Um estudo finlandês publicado no Jama Internal Medicine alerta que alterações detectadas em exames de ressonância magnética do ombro em adultos acima de 40 anos nem sempre indicam a existência de uma doença ou a necessidade de intervenções cirúrgicas, podendo representar apenas o envelhecimento natural do corpo.
A pesquisa avaliou 602 adultos com idades entre 41 e 76 anos. Os resultados mostraram que 99% dos participantes apresentavam algum tipo de alteração no manguito rotador, independentemente de sentirem dor. Entre os pacientes sem sintomas, o índice de alterações na ressonância magnética foi de 96%, enquanto entre os que sentiam dor, a marca foi de 98%.
O manguito rotador é composto por quatro tendões responsáveis pela movimentação e estabilização da articulação do ombro. Segundo Marcos Pimentel, ortopedista do Hospital Ortopédico da Bahia, a degeneração desses tecidos é comum após os 40 anos.

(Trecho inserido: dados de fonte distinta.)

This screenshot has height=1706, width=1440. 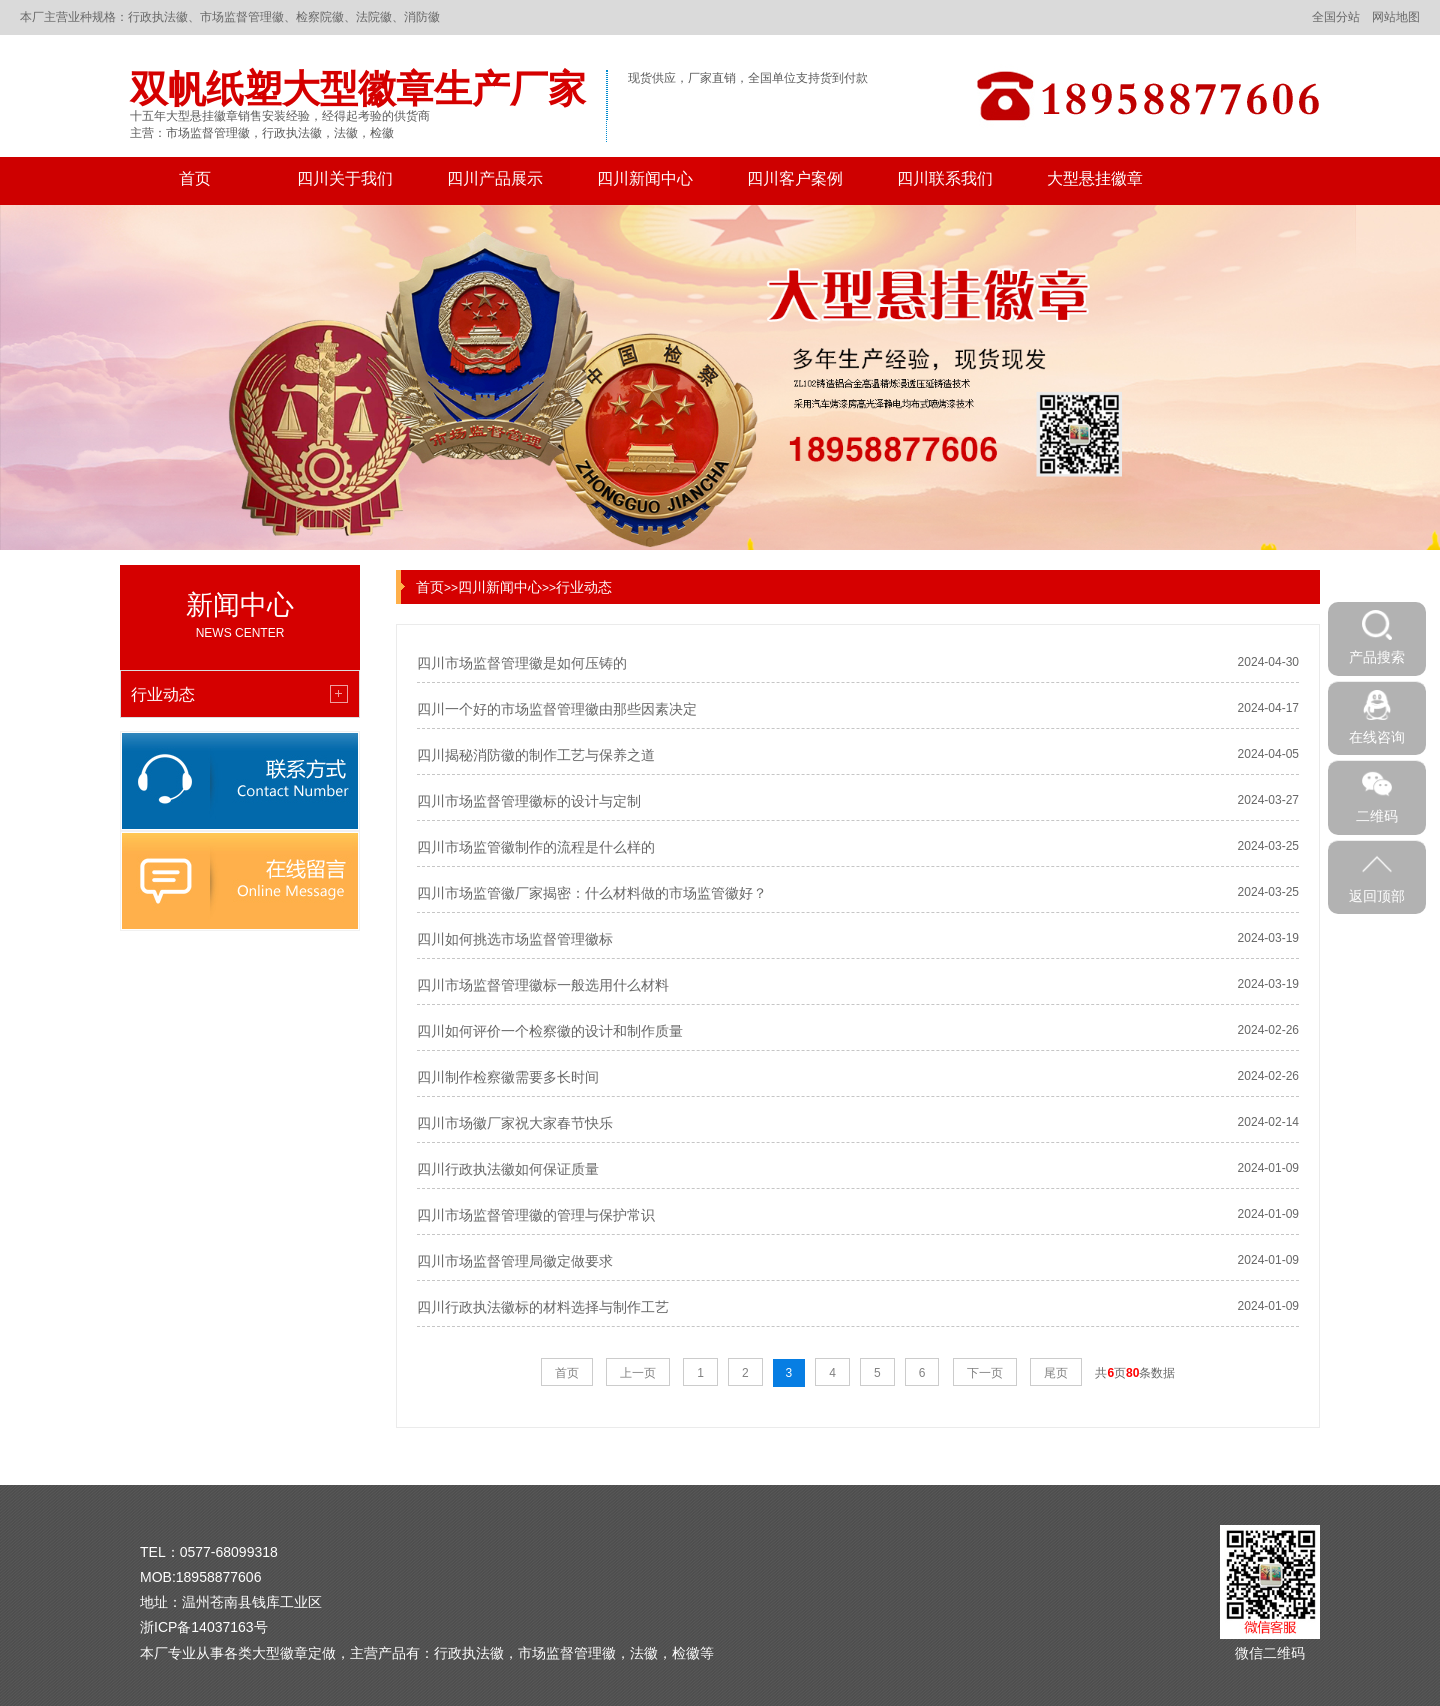 I want to click on 下一页, so click(x=985, y=1373).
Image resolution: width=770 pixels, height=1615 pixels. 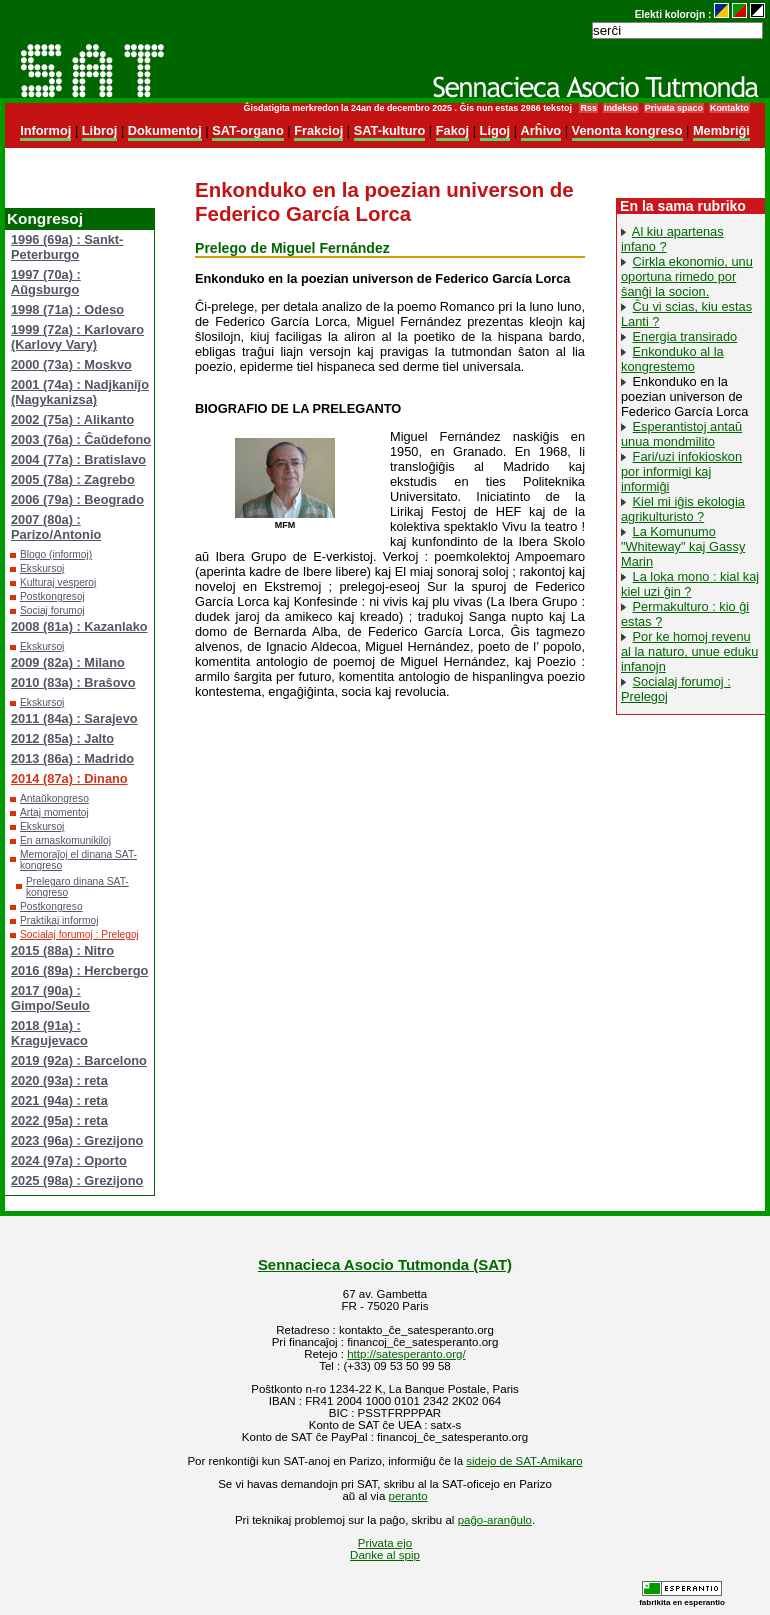 What do you see at coordinates (65, 840) in the screenshot?
I see `En amaskomunikiloj` at bounding box center [65, 840].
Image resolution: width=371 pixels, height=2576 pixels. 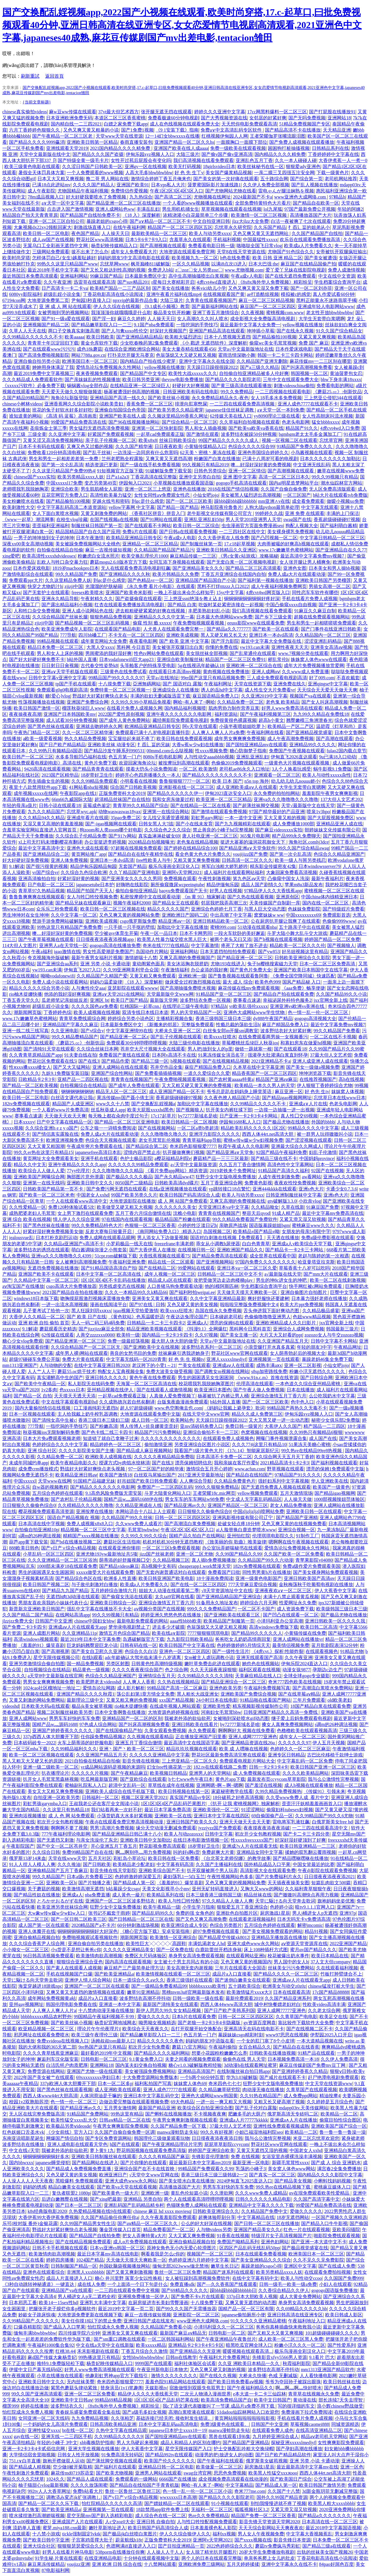 What do you see at coordinates (64, 1304) in the screenshot?
I see `一进一出流水高潮视频` at bounding box center [64, 1304].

O médico explica que a maioria dos exames de imagem mostra desgastes que correspondem a processos naturais, sem representar uma doença ativa.
A apuração indica que a dependência exclusiva de imagens para o diagnóstico pode levar a tratamentos equivocados. Pimentel afirma que a avaliação deve começar pela conversa com o paciente e exames físicos, sendo a ressonância indicada apenas quando houver sintomas persistentes associados a alterações clínicas.
O tratamento inicial geralmente envolve fisioterapia, analgésicos e anti-inflamatórios por curto período. A cirurgia é restrita a casos de ruptura completa dos tendões ou lesões parciais que não respondem ao tratamento conservador. O médico recomenda exercícios de mobilidade e fortalecimento muscular para proteger a articulação.
Sinais de alerta que exigem avaliação médica incluem dor persistente, progressiva ou em repouso, além de perda de força e dificuldade de movimentar o braço. Pimentel observa que a origem da dor pode estar em outras estruturas da articulação ou na coluna cervical, e não necessariamente no manguito rotador.